3. Performance Benchmarks and Validation
BiDexHand achieves full coverage of the 33-class GRASP Taxonomy, demonstrating robust performance across power, precision, lateral, spherical, and hook grasps. Success is measured by object retention under 0.5 m/s perturbation and force-distribution analysis (Weng, 20 Apr 2025).
In the Kapandji thumb opposition test (11 poses), BiDexHand attains 9/11 achievable positions, limited by the mechanical CMC linkage’s abduction range. Fingertip normal force peaks at 2.14 N (σ ≈ 0.05 N) per digit, with the hand capable of lifting 10 lb (4.54 kg) objects—implying a distributed tendon tension of 8–10 N per finger.

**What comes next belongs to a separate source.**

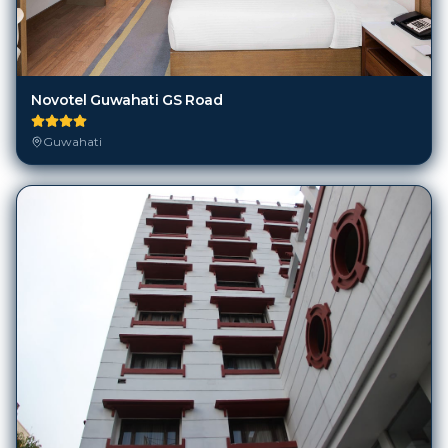
Novotel Guwahati GS Road
Guwahati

4. Open-Source Resources and Replicability
Under an MIT license, BiDexHand’s full stack is released at https://github.com/wengmister/BiDexHand. The repository includes:
- CAD/parametric models (SolidWorks, STEP) for all hand components
- ESP32 C++ firmware with ROS 2 communication interfaces
- ROS 2 software packages for high-level control, kinematics/dynamics, and vision pipelines
- Documentation: bill of materials (e.g., Kondo KRS-788HV servos, 0.6 mm Dyneema cables), assembly guides, 3D print settings (polycarbonate, 200 µm layers), and wiring diagrams
Replication is further supported by stepwise assembly instructions and exploded-view imagery (Weng, 20 Apr 2025).

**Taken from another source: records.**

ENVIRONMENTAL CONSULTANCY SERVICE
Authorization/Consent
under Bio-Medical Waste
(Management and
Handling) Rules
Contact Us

5. Comparative Perspectives and Applications
The BiDexHand architecture represents one approach in the spectrum of dexterous, tendon-driven hands. For example, Dex-Hand 021 employs high-strength tungsten cables, proprioceptive force estimation, and admittance control, achieving 19 DoF and advanced compliance characteristics with a 1 kg total mass (Yuan et al., 5 Nov 2025). The BiDex teleoperation ecosystem integrates BiDexHand (in various versions) into low-latency bimanual systems for human demonstration collection and complex manipulation, emphasizing compatibility with motion capture gloves, rapid inverse kinematics, and ROS (Shaw et al., 2024).
Typical applications include grasping in industrial, service, and research contexts; as a platform for teleoperation; and as a research-grade hand for in-hand manipulation learning and benchmark studies. BiDexHand’s validated performance enables it to serve in GRASP taxonomy tasks, Kapandji benchmarking, vision-based imitation, and as a base for reinforcement learning or learning from demonstration pipelines (Weng, 20 Apr 2025, Shaw et al., 2024, Zhou et al., 2024).

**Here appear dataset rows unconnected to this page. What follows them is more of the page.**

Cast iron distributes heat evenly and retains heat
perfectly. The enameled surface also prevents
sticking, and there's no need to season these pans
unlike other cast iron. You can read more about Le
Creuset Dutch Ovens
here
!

6. Limitations and Future Directions
Identified limitations of BiDexHand include open-loop position control (absent closed-loop force regulation), measurable tendon friction and backlash resulting in ≈5° steady-state error, and a CMC linkage that constrains extreme thumb opposition. Future development directions target closed-loop hybrid control using fingertip sensors, optimized tendon routing and liners for reduced hysteresis, learning-based grasp planning for unstructured environments, and hardware modification to achieve full Kapandji reach (Weng, 20 Apr 2025).
This synthesis strictly adheres to published results and technical disclosures on BiDexHand and close derivatives; all claims, technical details, and metrics are grounded in peer-reviewed arXiv sources.